• _Task directions_
What you produce should match the records exactly, line for line.

(Collected data)
- - - -

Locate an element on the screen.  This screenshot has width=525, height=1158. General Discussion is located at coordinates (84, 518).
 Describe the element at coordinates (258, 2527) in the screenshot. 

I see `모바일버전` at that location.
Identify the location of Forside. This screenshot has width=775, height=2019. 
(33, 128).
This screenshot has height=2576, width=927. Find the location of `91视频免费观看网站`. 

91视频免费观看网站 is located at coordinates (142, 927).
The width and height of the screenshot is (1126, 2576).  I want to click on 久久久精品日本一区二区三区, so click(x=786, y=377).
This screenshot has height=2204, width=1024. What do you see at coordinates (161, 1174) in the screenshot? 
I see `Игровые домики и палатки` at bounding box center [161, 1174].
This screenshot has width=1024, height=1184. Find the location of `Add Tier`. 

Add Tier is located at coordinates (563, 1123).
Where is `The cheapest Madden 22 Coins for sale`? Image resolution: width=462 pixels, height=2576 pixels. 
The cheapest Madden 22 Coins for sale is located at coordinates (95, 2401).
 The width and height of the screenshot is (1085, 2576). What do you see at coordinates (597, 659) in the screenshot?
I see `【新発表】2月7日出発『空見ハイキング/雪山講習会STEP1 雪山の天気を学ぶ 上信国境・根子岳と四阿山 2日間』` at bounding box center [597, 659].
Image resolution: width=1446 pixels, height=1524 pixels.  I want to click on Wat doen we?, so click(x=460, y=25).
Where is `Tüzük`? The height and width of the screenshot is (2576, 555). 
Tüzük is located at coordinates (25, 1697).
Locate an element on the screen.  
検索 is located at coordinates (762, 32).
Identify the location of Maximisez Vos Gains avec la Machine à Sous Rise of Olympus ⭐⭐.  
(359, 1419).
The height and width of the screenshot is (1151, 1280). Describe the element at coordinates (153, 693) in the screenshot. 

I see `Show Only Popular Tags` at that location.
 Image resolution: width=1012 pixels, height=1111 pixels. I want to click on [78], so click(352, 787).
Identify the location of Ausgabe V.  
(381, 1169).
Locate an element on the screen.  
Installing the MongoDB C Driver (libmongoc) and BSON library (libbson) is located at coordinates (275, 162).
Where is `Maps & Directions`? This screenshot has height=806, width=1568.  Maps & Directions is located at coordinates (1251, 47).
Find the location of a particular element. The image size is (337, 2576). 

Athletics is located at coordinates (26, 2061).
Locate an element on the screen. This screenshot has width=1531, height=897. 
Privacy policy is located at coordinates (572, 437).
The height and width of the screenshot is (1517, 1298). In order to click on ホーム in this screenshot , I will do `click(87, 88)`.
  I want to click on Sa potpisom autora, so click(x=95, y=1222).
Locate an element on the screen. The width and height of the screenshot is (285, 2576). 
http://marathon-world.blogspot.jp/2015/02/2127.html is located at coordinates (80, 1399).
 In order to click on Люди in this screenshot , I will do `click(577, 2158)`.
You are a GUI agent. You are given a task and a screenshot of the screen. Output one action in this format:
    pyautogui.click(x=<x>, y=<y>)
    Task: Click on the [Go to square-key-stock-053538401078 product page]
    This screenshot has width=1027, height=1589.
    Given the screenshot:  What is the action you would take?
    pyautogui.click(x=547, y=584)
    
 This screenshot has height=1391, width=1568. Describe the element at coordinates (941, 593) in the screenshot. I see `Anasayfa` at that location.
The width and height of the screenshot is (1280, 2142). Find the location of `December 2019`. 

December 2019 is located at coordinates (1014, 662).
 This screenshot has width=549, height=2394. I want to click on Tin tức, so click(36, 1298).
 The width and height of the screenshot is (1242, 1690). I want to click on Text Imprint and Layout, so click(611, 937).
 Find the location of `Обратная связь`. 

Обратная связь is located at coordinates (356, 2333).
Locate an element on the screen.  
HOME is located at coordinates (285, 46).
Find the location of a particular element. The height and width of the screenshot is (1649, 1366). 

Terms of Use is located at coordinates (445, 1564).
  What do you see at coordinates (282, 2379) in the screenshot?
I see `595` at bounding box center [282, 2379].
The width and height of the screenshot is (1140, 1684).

- - - -

• _Response to the task_
Locate an element on the screen.  This screenshot has width=525, height=1158. General Discussion is located at coordinates (84, 518).
 Describe the element at coordinates (258, 2527) in the screenshot. 

I see `모바일버전` at that location.
Identify the location of Forside. This screenshot has width=775, height=2019. 
(33, 128).
This screenshot has height=2576, width=927. Find the location of `91视频免费观看网站`. 

91视频免费观看网站 is located at coordinates (142, 927).
The width and height of the screenshot is (1126, 2576).  I want to click on 久久久精品日本一区二区三区, so click(x=786, y=377).
This screenshot has height=2204, width=1024. What do you see at coordinates (161, 1174) in the screenshot? 
I see `Игровые домики и палатки` at bounding box center [161, 1174].
This screenshot has width=1024, height=1184. Find the location of `Add Tier`. 

Add Tier is located at coordinates (563, 1123).
Where is `The cheapest Madden 22 Coins for sale`? Image resolution: width=462 pixels, height=2576 pixels. 
The cheapest Madden 22 Coins for sale is located at coordinates (95, 2401).
 The width and height of the screenshot is (1085, 2576). What do you see at coordinates (597, 659) in the screenshot?
I see `【新発表】2月7日出発『空見ハイキング/雪山講習会STEP1 雪山の天気を学ぶ 上信国境・根子岳と四阿山 2日間』` at bounding box center [597, 659].
Image resolution: width=1446 pixels, height=1524 pixels.  I want to click on Wat doen we?, so click(x=460, y=25).
Where is `Tüzük`? The height and width of the screenshot is (2576, 555). 
Tüzük is located at coordinates (25, 1697).
Locate an element on the screen.  
検索 is located at coordinates (762, 32).
Identify the location of Maximisez Vos Gains avec la Machine à Sous Rise of Olympus ⭐⭐.  
(359, 1419).
The height and width of the screenshot is (1151, 1280). Describe the element at coordinates (153, 693) in the screenshot. 

I see `Show Only Popular Tags` at that location.
 Image resolution: width=1012 pixels, height=1111 pixels. I want to click on [78], so click(352, 787).
Identify the location of Ausgabe V.  
(381, 1169).
Locate an element on the screen.  
Installing the MongoDB C Driver (libmongoc) and BSON library (libbson) is located at coordinates (275, 162).
Where is `Maps & Directions`? This screenshot has height=806, width=1568.  Maps & Directions is located at coordinates (1251, 47).
Find the location of a particular element. The image size is (337, 2576). 

Athletics is located at coordinates (26, 2061).
Locate an element on the screen. This screenshot has width=1531, height=897. 
Privacy policy is located at coordinates (572, 437).
The height and width of the screenshot is (1517, 1298). In order to click on ホーム in this screenshot , I will do `click(87, 88)`.
  I want to click on Sa potpisom autora, so click(x=95, y=1222).
Locate an element on the screen. The width and height of the screenshot is (285, 2576). 
http://marathon-world.blogspot.jp/2015/02/2127.html is located at coordinates (80, 1399).
 In order to click on Люди in this screenshot , I will do `click(577, 2158)`.
You are a GUI agent. You are given a task and a screenshot of the screen. Output one action in this format:
    pyautogui.click(x=<x>, y=<y>)
    Task: Click on the [Go to square-key-stock-053538401078 product page]
    This screenshot has width=1027, height=1589.
    Given the screenshot:  What is the action you would take?
    pyautogui.click(x=547, y=584)
    
 This screenshot has height=1391, width=1568. Describe the element at coordinates (941, 593) in the screenshot. I see `Anasayfa` at that location.
The width and height of the screenshot is (1280, 2142). Find the location of `December 2019`. 

December 2019 is located at coordinates (1014, 662).
 This screenshot has width=549, height=2394. I want to click on Tin tức, so click(36, 1298).
 The width and height of the screenshot is (1242, 1690). I want to click on Text Imprint and Layout, so click(611, 937).
 Find the location of `Обратная связь`. 

Обратная связь is located at coordinates (356, 2333).
Locate an element on the screen.  
HOME is located at coordinates (285, 46).
Find the location of a particular element. The height and width of the screenshot is (1649, 1366). 

Terms of Use is located at coordinates (445, 1564).
  What do you see at coordinates (282, 2379) in the screenshot?
I see `595` at bounding box center [282, 2379].
The width and height of the screenshot is (1140, 1684).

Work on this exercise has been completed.